▶ _HOW TO COMPLETE THIS TASK_
After reading the data below, copy out every line that contains the word "Remove".

▶ _SUPPLIED DATA_
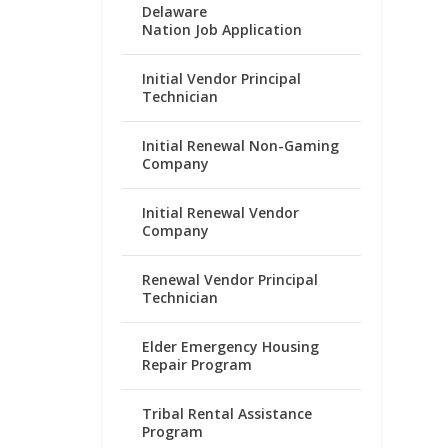
Delaware
Nation Job Application
Initial Vendor Principal
Technician
Initial Renewal Non-Gaming
Company
Initial Renewal Vendor
Company
Renewal Vendor Principal
Technician
Elder Emergency Housing
Repair Program
Tribal Rental Assistance
Program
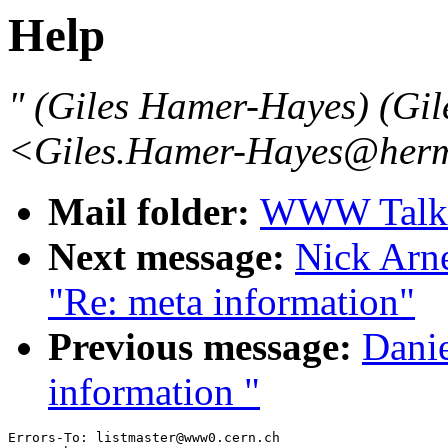
Help
" (Giles Hamer-Hayes) (Gi
<Giles.Hamer-Hayes@herme
Mail folder:
WWW Talk 
Next message:
Nick Arn
"Re: meta information"
Previous message:
Danie
information "
Errors-To: listmaster@www0.cern.ch
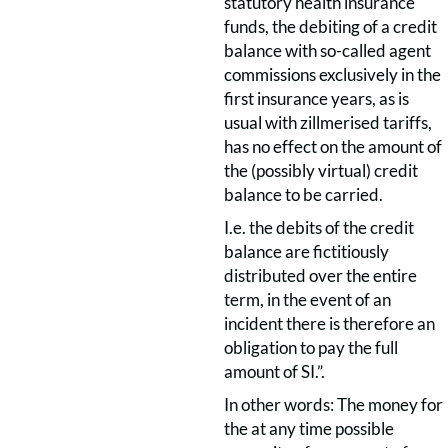
statutory health insurance
funds, the debiting of a credit
balance with so-called agent
commissions exclusively in the
first insurance years, as is
usual with zillmerised tariffs,
has no effect on the amount of
the (possibly virtual) credit
balance to be carried.
I.e. the debits of the credit
balance are fictitiously
distributed over the entire
term, in the event of an
incident there is therefore an
obligation to pay the full
amount of SI.”.
In other words: The money for
the at any time possible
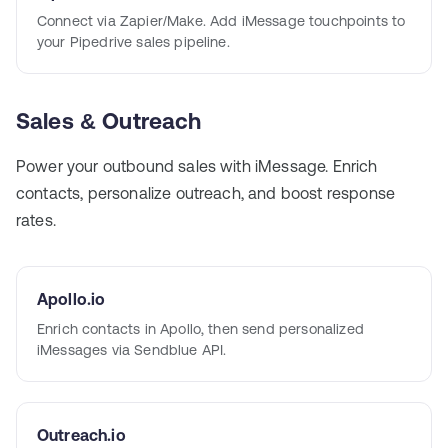
Connect via Zapier/Make. Add iMessage touchpoints to
your Pipedrive sales pipeline.
Sales & Outreach
Power your outbound sales with iMessage. Enrich
contacts, personalize outreach, and boost response
rates.
Apollo.io
Enrich contacts in Apollo, then send personalized
iMessages via Sendblue API.
Outreach.io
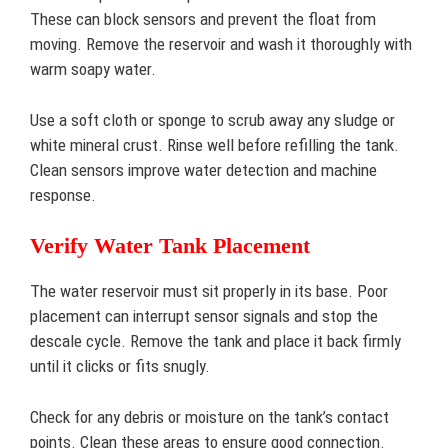
These can block sensors and prevent the float from
moving. Remove the reservoir and wash it thoroughly with
warm soapy water.
Use a soft cloth or sponge to scrub away any sludge or
white mineral crust. Rinse well before refilling the tank.
Clean sensors improve water detection and machine
response.
Verify Water Tank Placement
The water reservoir must sit properly in its base. Poor
placement can interrupt sensor signals and stop the
descale cycle. Remove the tank and place it back firmly
until it clicks or fits snugly.
Check for any debris or moisture on the tank’s contact
points. Clean these areas to ensure good connection.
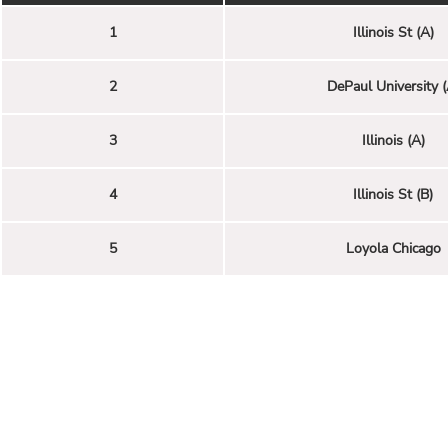
1
Illinois St (A)
2
DePaul University (
3
Illinois (A)
4
Illinois St (B)
5
Loyola Chicago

▶ _SOLVED PROBLEM_
moving. Remove the reservoir and wash it thoroughly with
descale cycle. Remove the tank and place it back firmly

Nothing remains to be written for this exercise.